Life insurance is a contract between an insurer and a policy owner. A life insurance policy guarantees the insurer pays a sum of money to named beneficiaries when the insured dies in exchange for the premiums paid by the policyholder during their lifetime.
The life insurance application must accurately disclose the insured’s past and current health conditions and high-risk activities to enforce the contract.
Key Takeaways
- Life insurance is a legally binding contract that pays a death benefit to the policy owner when the insured dies.
- For a life insurance policy to remain in force, the policyholder must pay a single premium upfront or pay regular premiums over time.
- When the insured dies, the policy’s named beneficiaries will receive the policy’s face value, or death benefit.
- Term life insurance policies expire after a certain number of years. Permanent life insurance policies remain active until the insured dies, stops paying premiums, or surrenders the policy.
- A life insurance policy is only as good as the financial strength of the company that issues it. State guaranty funds may pay claims if the issuer can’t.
Types of Life Insurance
Many different types of life insurance are available to meet all sorts of needs and preferences. Depending on the short- or long-term needs of the person to be insured, the major choice of whether to select temporary or permanent life insurance is important to consider.
Term life insurance
Term life insurance lasts a certain number of years, then ends. You choose the term when you take out the policy. Common terms are 10, 20, or 30 years. The best term life insurance policies balance affordability with long-term financial strength.
- Decreasing term life insurance is renewable term life insurance with coverage decreasing over the life of the policy at a predetermined rate.
- Convertible term life insurance allows policyholders to convert a term policy to permanent insurance.
- Renewable term life insurance provides a quote for the year the policy is purchased. Premiums increase annually and are usually the least expensive term insurance in the beginning.
Permanent life insurance
Permanent life insurance stays in force for the insured’s entire life unless the policyholder stops paying the premiums or surrenders the policy. It’s typically more expensive than term.
- Whole life insurance is a type of permanent life insurance that accumulates cash value. Cash-value life insurance allows the policyholder to use the cash value for many purposes, such as a source of loans or cash or to pay policy premiums.
- Universal Life (UL) is a type of permanent life insurance with a cash value component that earns interest. Universal life features flexible premiums. Unlike term and whole life, the premiums can be adjusted over time and designed with a level death benefit or an increasing death benefit.
- Indexed Universal (IUL) is a type of universal life insurance that lets the policyholder earn a fixed or equity-indexed rate of return on the cash value component.

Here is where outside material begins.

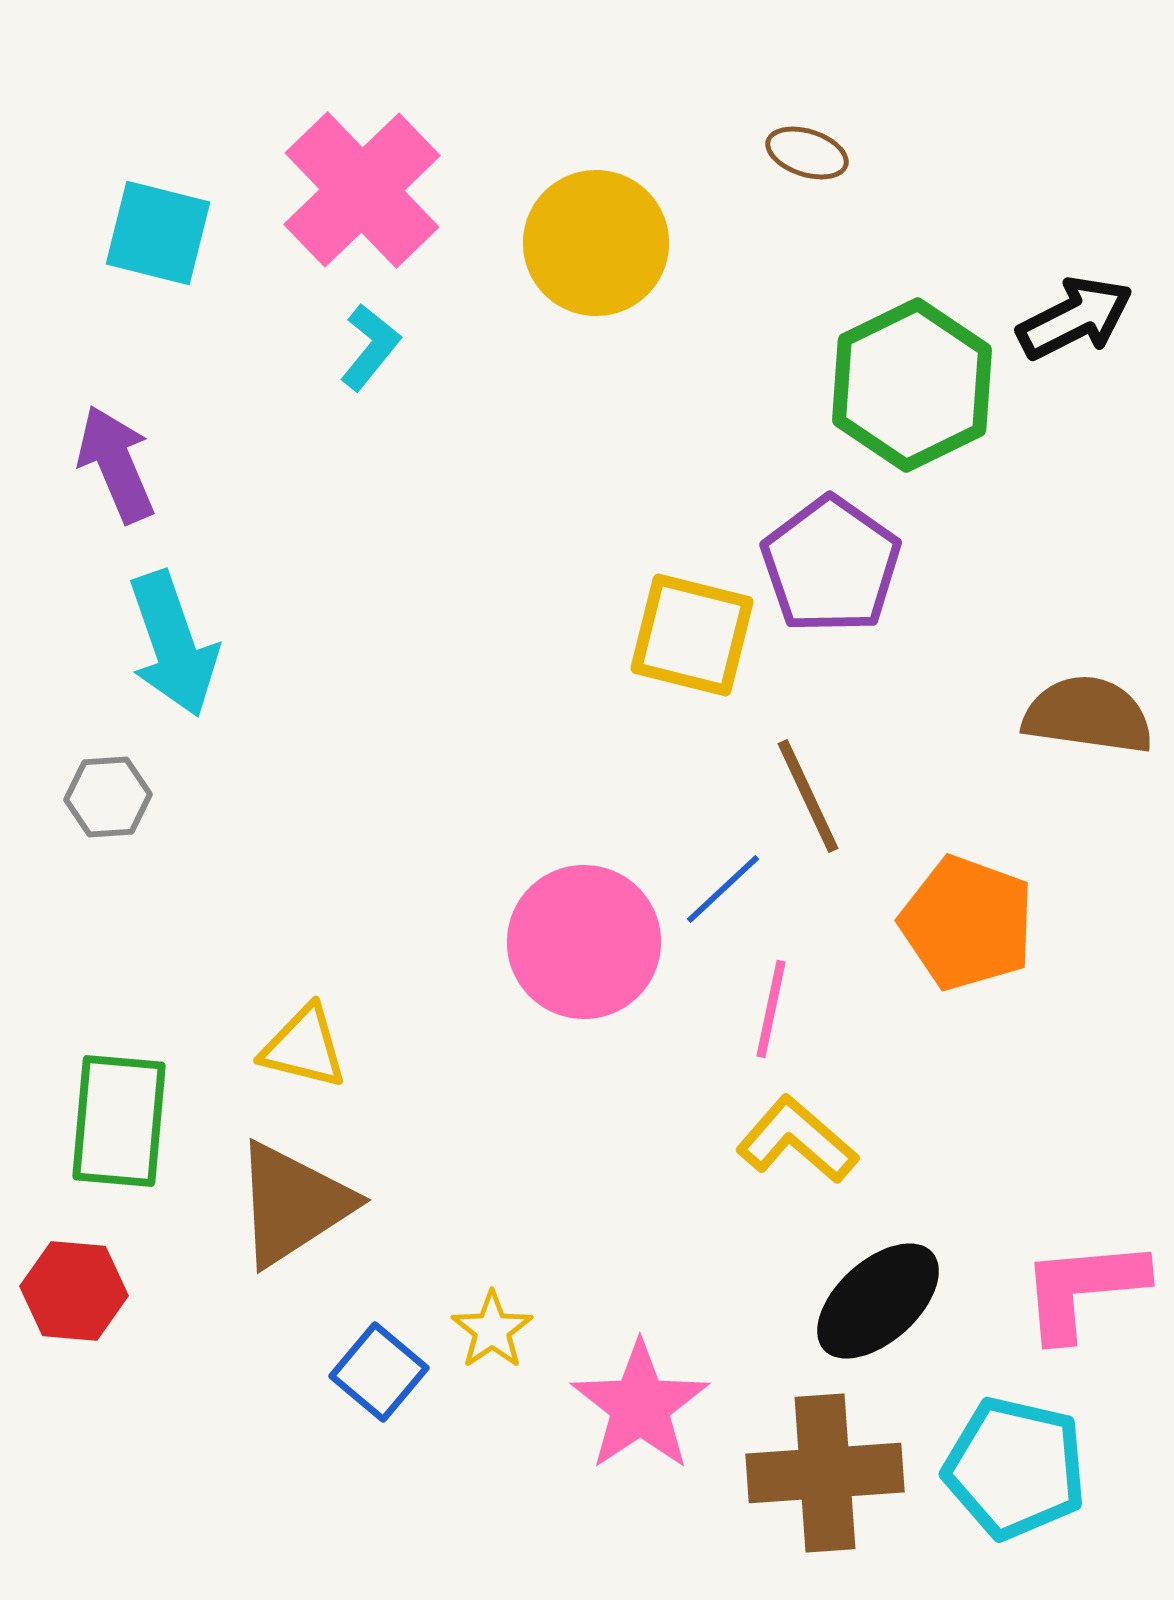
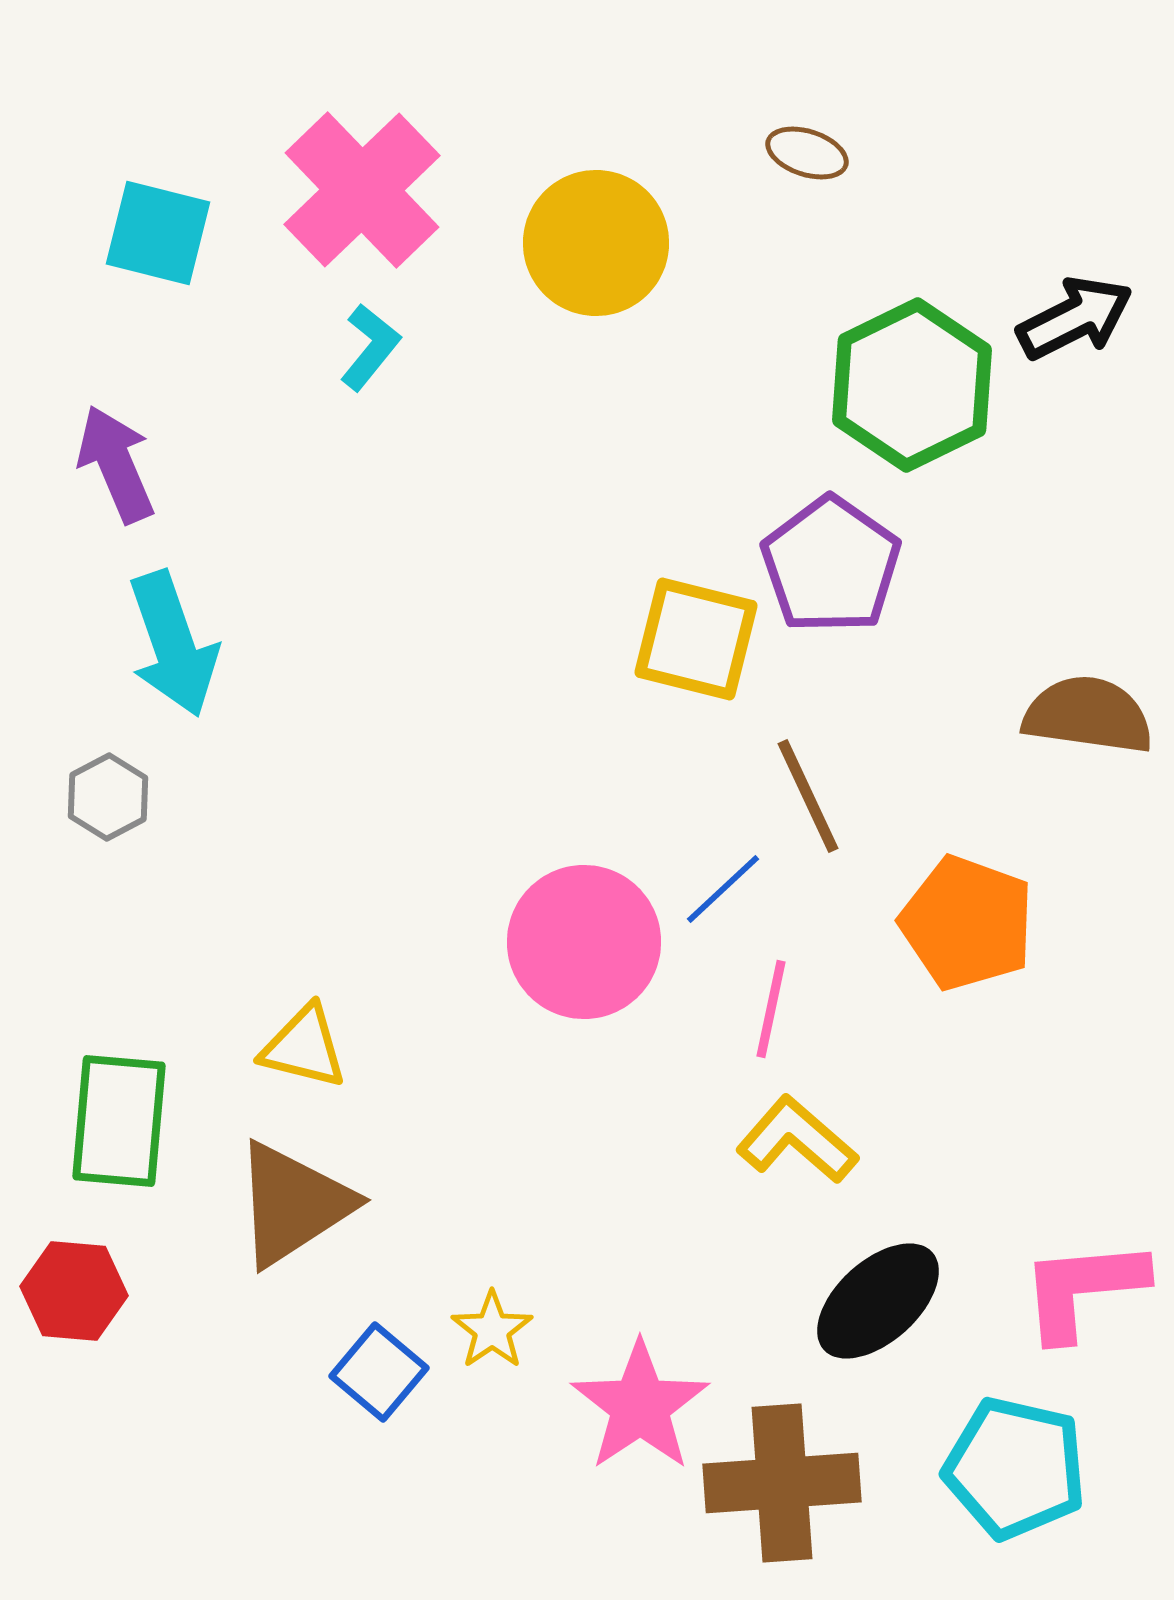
yellow square: moved 4 px right, 4 px down
gray hexagon: rotated 24 degrees counterclockwise
brown cross: moved 43 px left, 10 px down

Variable universal life insurance allows the policyholder to invest the policy’s cash value in an available separate account. It also has flexible premiums and can be designed with a level death benefit or an increasing death benefit.
Term vs. Permanent Life Insurance
Term life insurance differs from permanent life insurance in several ways but tends to best meet the needs of most people. Term life insurance only lasts for a set period of time and pays a death benefit should the policyholder die before the term has expired. Permanent life insurance stays in effect as long as the policyholder pays the premium. Another critical difference involves premiums—term life is generally much less expensive than permanent life because it does not involve building a cash value.
Before you apply for life insurance, you should analyze your financial situation and determine how much money would be required to maintain your beneficiaries’ standard of living or meet the need for which you’re purchasing a policy.
For example, if you are the primary caretaker and have children 2 and 4 years old, you would want enough insurance to cover your custodial responsibilities until your children are grown up and able to support themselves.
You might research the cost of hiring a nanny and a housekeeper or using commercial child care and cleaning services, then perhaps add some money for education. Include any outstanding mortgage and retirement needs for your spouse in your life insurance calculation. Especially if the spouse earns significantly less or is a stay-at-home parent. Add up what these costs would be over the next 16 or so years, add more for inflation, and that’s the death benefit you might want to buy—if you can afford it.